Grandma knocked over her glass. There was a sudden clatter of silverware and glass. It was a good thing Mom had those napkins right there. There was a flurry of mopping and setting things right. I gathered up the soggy napkins and splattered knives. I figured I’d better start the torture now.
“I’ve just got to say,” Aunt Annie said. “And I know your mom will kill me. But I think what you two did was really cool.”
“Annie,” Mom said.
“It takes a lot of courage to really look…Wait.” Annie stopped. “What is going on here? Speaking of look. Neither of you will look at me. You’ve been avoiding my eyes since you got home. Or is it just my imagination?”
“Your imagination,” Charlotte said into her plate.
“This is ridiculous,” Aunt Annie said. “You can’t tell me what’s going on?”
“I don’t think you’d want us to say,” I said. “Maybe we should talk about this later.”
“Talk about what later?” Mom said. “We’ve had far too many secrets from each other the past while.”

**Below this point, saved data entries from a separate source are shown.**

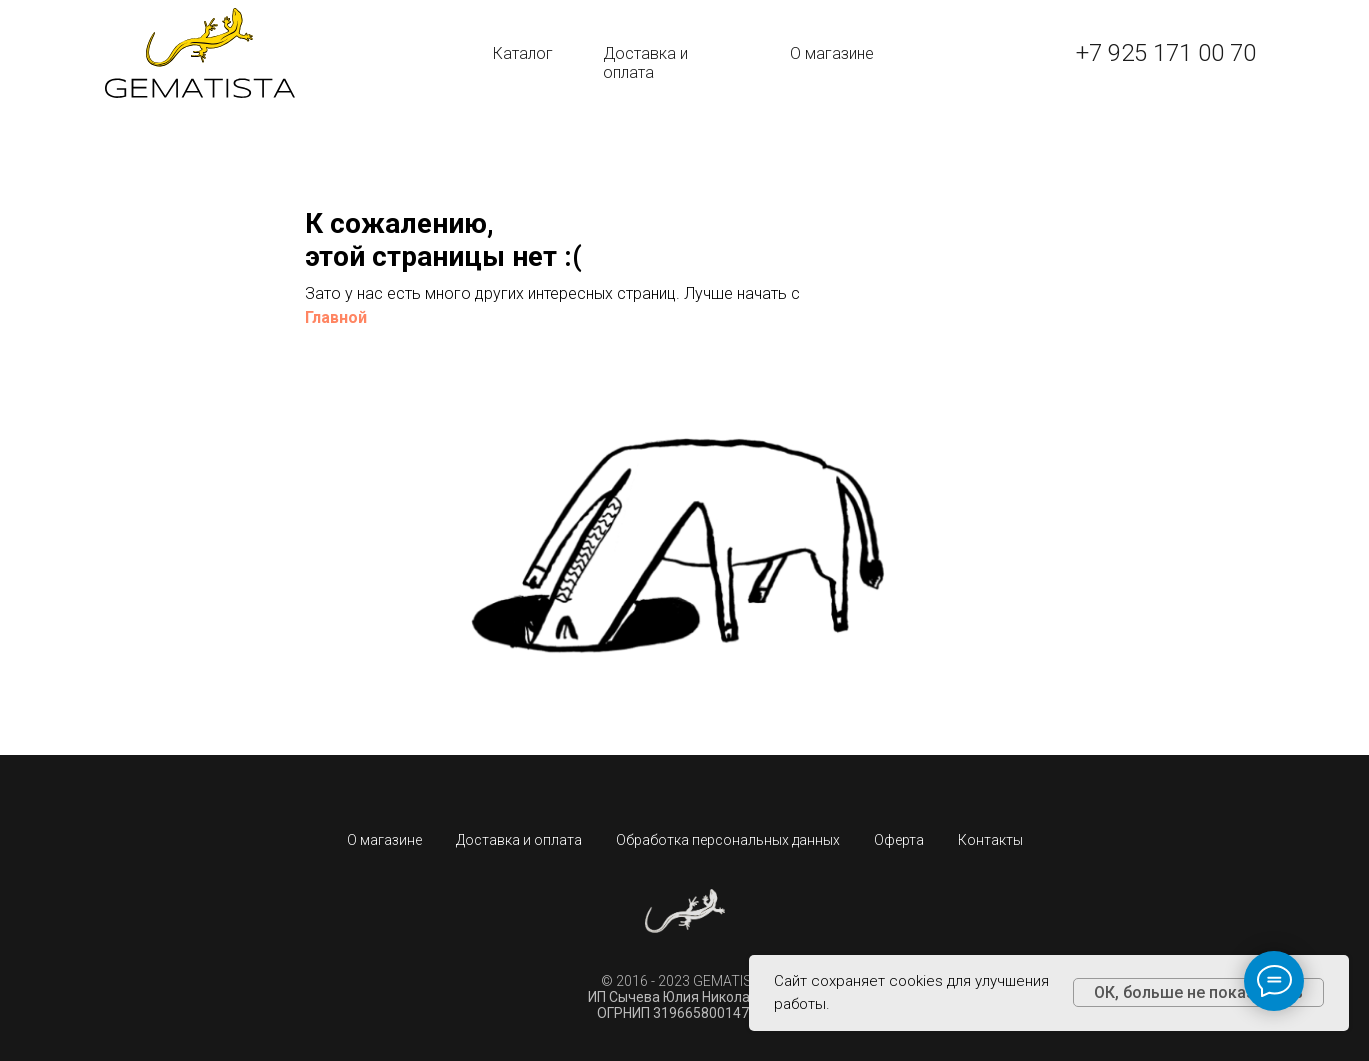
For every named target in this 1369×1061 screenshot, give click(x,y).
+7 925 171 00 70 (1166, 53)
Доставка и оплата (645, 63)
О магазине (832, 53)
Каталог (523, 53)
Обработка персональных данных (728, 840)
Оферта (899, 840)
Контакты (990, 840)
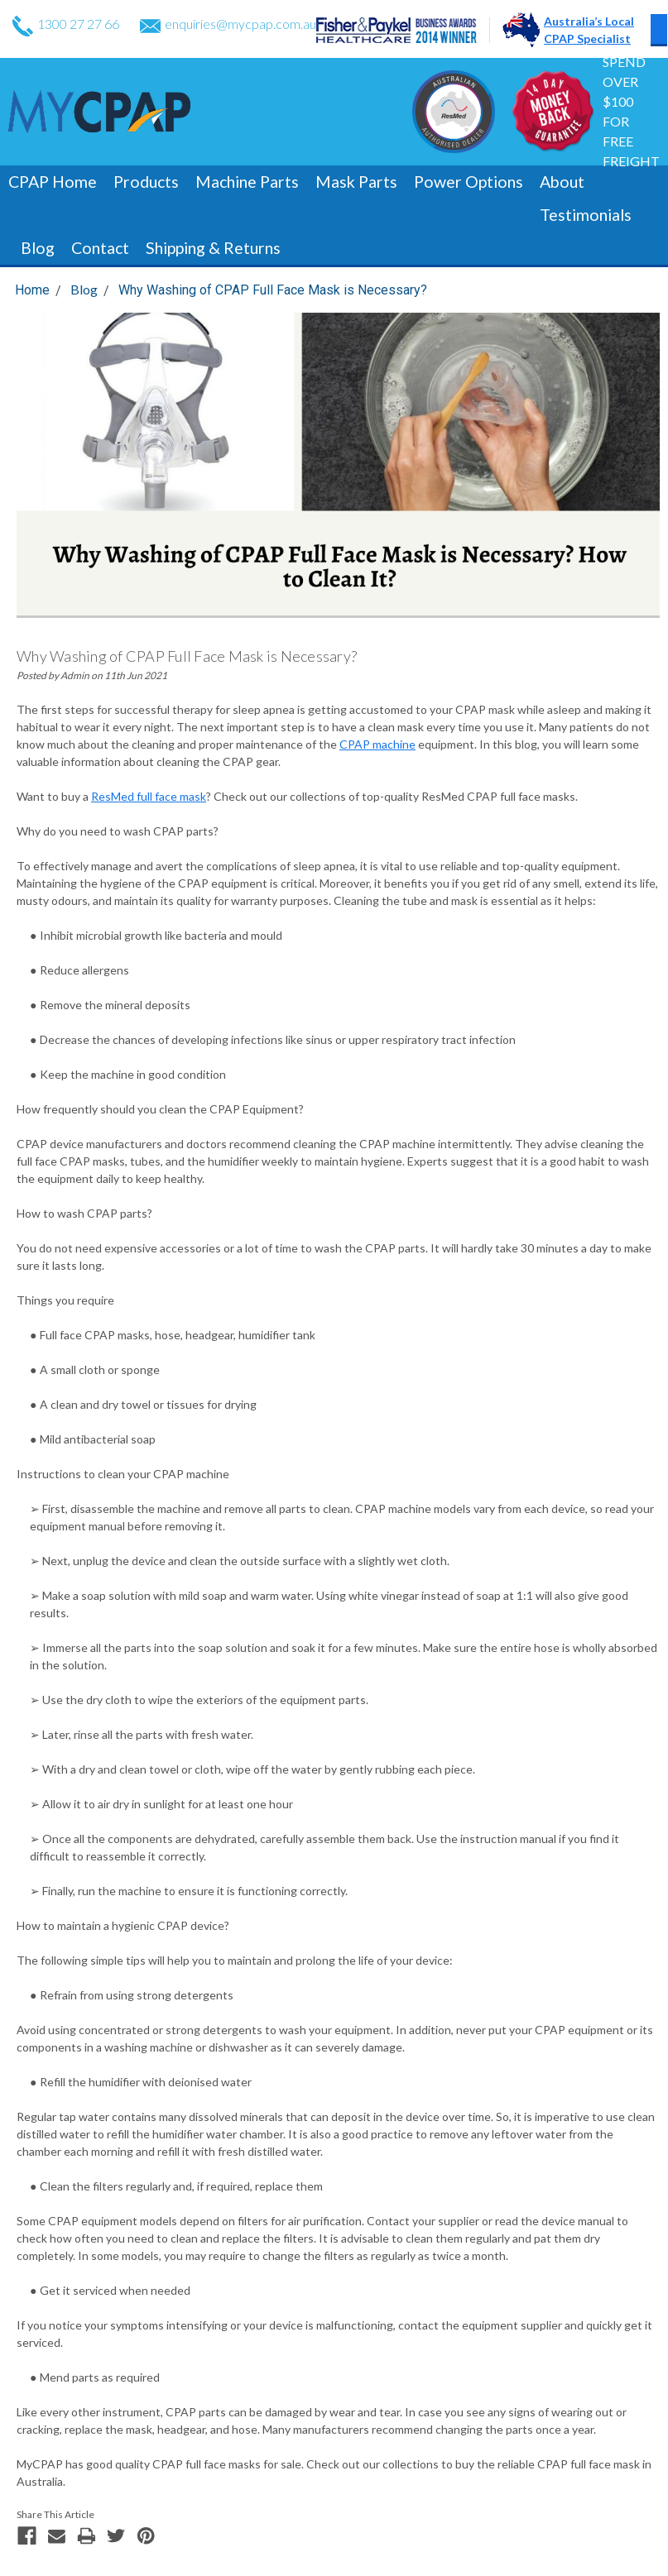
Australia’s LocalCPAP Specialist (589, 29)
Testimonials (586, 214)
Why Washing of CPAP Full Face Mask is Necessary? (272, 290)
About (562, 181)
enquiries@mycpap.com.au (228, 23)
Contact (100, 247)
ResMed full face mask (148, 796)
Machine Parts (247, 181)
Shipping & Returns (213, 247)
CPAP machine (377, 744)
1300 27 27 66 (65, 23)
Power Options (468, 181)
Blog (38, 247)
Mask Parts (356, 181)
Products (146, 181)
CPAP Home (52, 181)
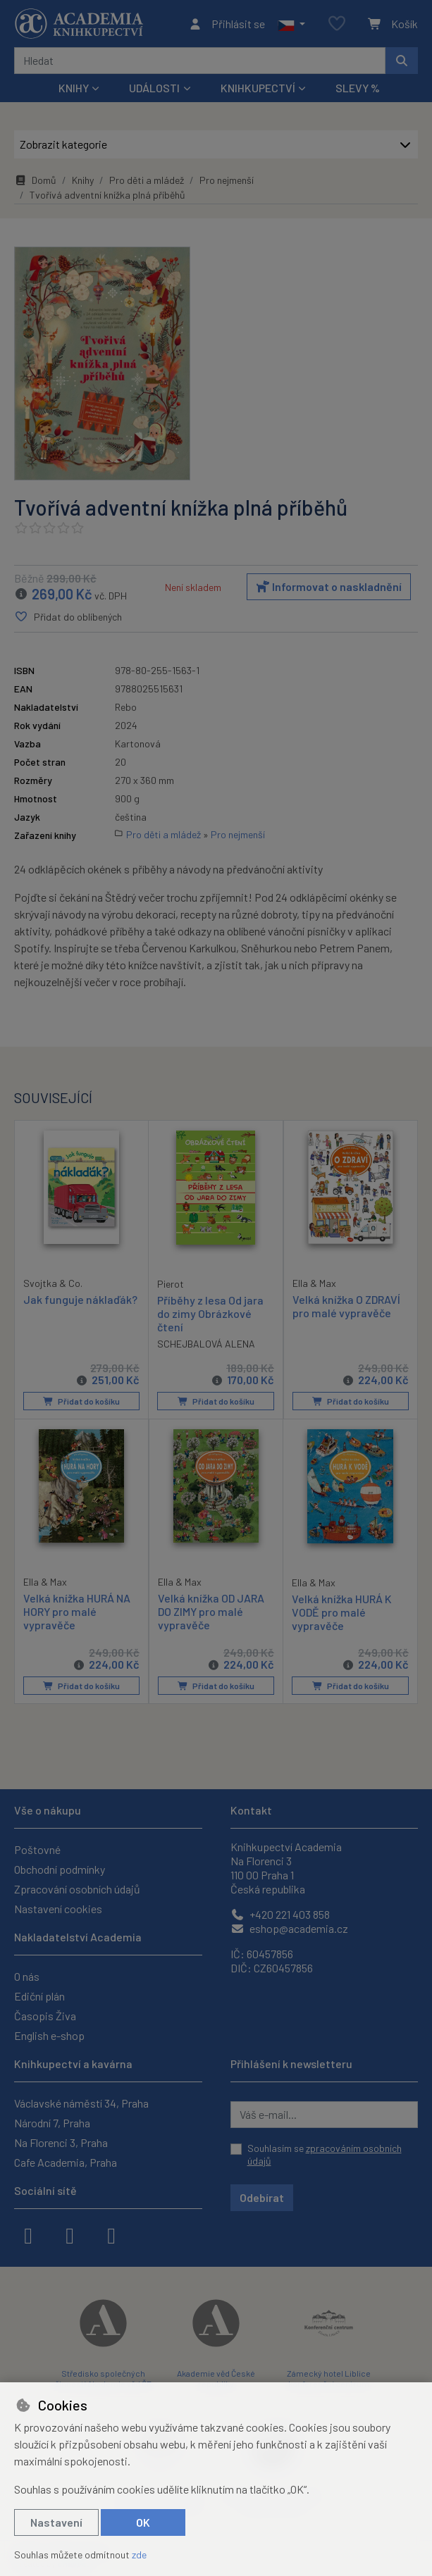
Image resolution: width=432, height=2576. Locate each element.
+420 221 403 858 (280, 1914)
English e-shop (49, 2035)
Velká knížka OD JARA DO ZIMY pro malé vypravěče (211, 1611)
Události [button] (154, 87)
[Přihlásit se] (226, 24)
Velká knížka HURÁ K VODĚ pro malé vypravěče (342, 1612)
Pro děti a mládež (146, 180)
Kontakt (251, 1810)
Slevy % (357, 87)
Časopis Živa (45, 2015)
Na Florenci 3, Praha (61, 2142)
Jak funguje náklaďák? (80, 1299)
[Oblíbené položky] (337, 24)
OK (143, 2522)
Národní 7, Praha (52, 2122)
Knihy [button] (73, 87)
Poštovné (37, 1849)
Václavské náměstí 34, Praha (81, 2103)
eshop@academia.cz (289, 1928)
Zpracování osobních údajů (77, 1889)
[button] (291, 24)
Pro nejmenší (226, 180)
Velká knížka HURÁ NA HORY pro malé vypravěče (76, 1611)
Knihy (83, 180)
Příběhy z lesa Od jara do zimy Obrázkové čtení (210, 1313)
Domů (35, 180)
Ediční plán (39, 1996)
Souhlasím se (324, 2154)
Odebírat (262, 2197)
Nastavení (56, 2522)
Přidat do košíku (81, 1401)
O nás (26, 1976)
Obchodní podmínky (59, 1869)
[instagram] (70, 2234)
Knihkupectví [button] (258, 87)
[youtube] (111, 2234)
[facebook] (28, 2234)
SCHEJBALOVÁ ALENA (206, 1344)
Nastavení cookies (58, 1908)
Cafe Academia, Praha (65, 2162)
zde (139, 2555)
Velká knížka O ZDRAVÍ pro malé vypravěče (346, 1306)
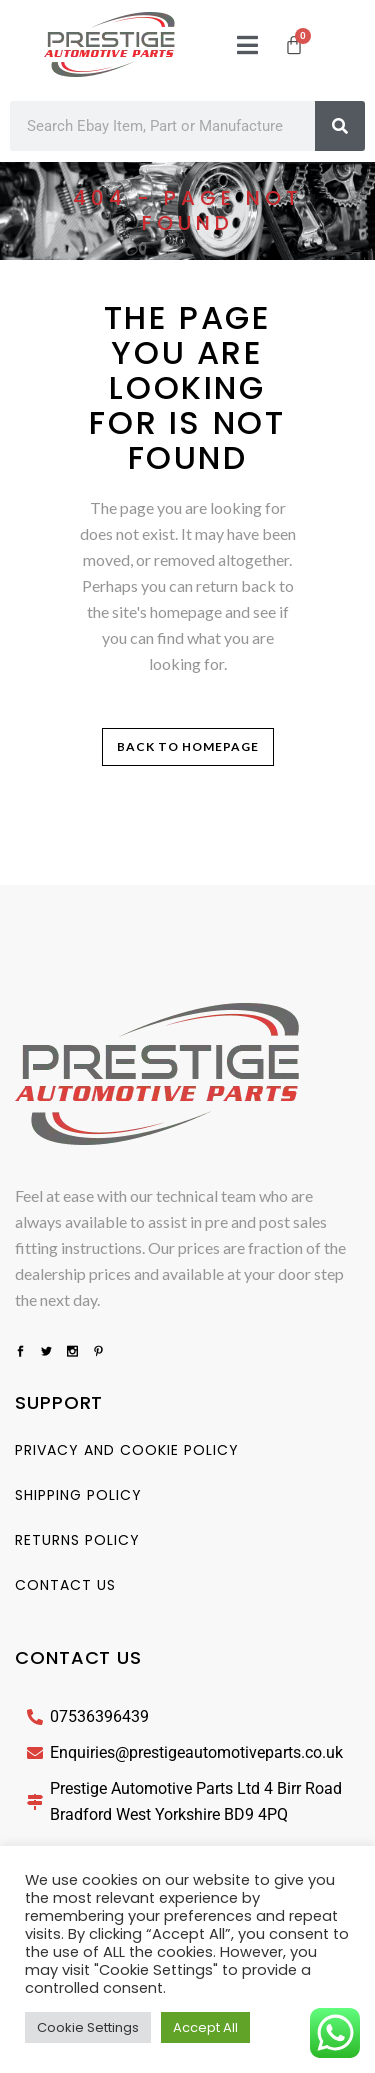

“Agreed,” Aunt Annie said.
“Agreed?” I said.
“You found out about the private detective, right? Just say it. I confess. I hired a private detective to snoop on Quentin Ferrill. There.”
“Oh, Annie,” Mom said.
“I’m embarrassed. I didn’t want anyone to know. After I went on and on about how great he was? He had a woman on the side. And not only that? He had a guy on the side too.”
“Whoa,” Mom said.
“There. Everyone knows. How did you find out, did you see the pictures? The bill? I spent an entire month’s salary. Okay, more like two. I’m an idiot. And if you give me any lectures about secretive men…”
“I have nothing to say,” Mom said.
“There, are we fine now? Can I have a little eye contact?”
Charlotte looked at me and I looked at her. We were arguing with our gaze. Charlotte decided that she was the winner.
“We saw you. In Hot Single Times.”
“I need to be excused,” Grandma said.
“We came across some ads. Your picture was there.”
“Whaaaat!” she yelled. Her eyes were wide and horrified. “Are you sure it was me?”
“Definitely you,” I said.
“I did not place any ad in Hot Single Times or any other paper, other than two years ago when I had to sell my Datsun!” Annie cried.
Grandma was having a hard time trying to get her chair pushed back away from the table—one of the legs was stuck on th
e carpet, and she was trying to wedge herself from the small space to get free.
“Hold on a minute there, missy,” Mom said.
“I need to use the lavatory,” Grandma said.
“Mom! Did you put that in there for me? Tell me you didn’t put that in there for me,” Annie said. She’d clasped her hands together, prayer-style.
“I didn’t put that in there for you,” Grandma said.
Annie exhaled.
“I put that in there for me,” she said.
“Mom!” Mom shouted.
“With my picture!” Annie shouted.
“Mine weren’t that great,” she said.
Charlotte started to laugh. I did too. “This is not funny!” Annie said.
“eBay?” Mom asked.
“Who the hell wants all those doo-dads?”
“I want me a man,” Charlotte said, and we both cracked up.
“Buy It Now,” I said, and Charlotte started to hold her stomach.
“Girls,” Mom said.
“I can’t believe this. I truly can’t believe this,” Aunt Annie said.
“All this time? No eBay?”
“I’ve got my own handle,” Grandma said. She used to have a CB radio in the old days. “LustLady35.”
“Oh my freaking God,” Annie groaned.
“That picture with the feathers got me the most action,” Grandma said. “Two from Hot Singles, one from the Stranger Personals…You gotta keep your options open.”
“You’re writing to these guys, and they all think you look like Annie?” Mom said.
“I sent my real picture to this one old fart on eBliss. Albert,” Grandma said.
“And you keep saying how bad men are,” Charlotte said to Mom.
“Yeah. You better include grandmas and dogs,” I said.
But Mom wasn’t listening. “Albert,” she said.
“He’s into river rafting and moonlit walks on the beach,” Grandma said.
“I want my picture off of there now,” Annie said. “Now, like yesterday.”
“All right, all right,” Grandma said. “Maybe I’ll end up liking this Albert. I’ll find out next weekend.”